## Work request:
Search the material below for the string "Pilnik". Return every line that holds it.

## Material for this exercise:
== Segment start ==

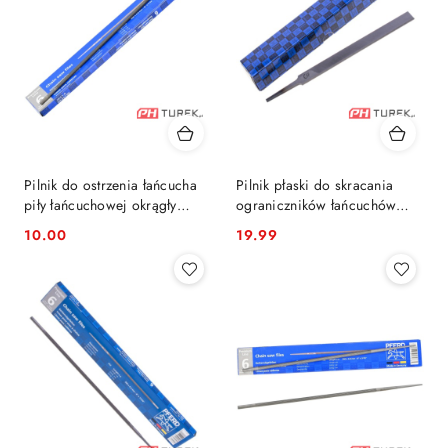
Pilnik do ostrzenia łańcucha
Pilnik płaski do skracania
piły łańcuchowej okrągły
ograniczników łańcuchów
4.0mm pferd
tnących pilarek Pferd
10.00
19.99
Cena:
Cena:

== Segment end ==

## Your solution:
Pilnik do ostrzenia łańcucha
Pilnik płaski do skracania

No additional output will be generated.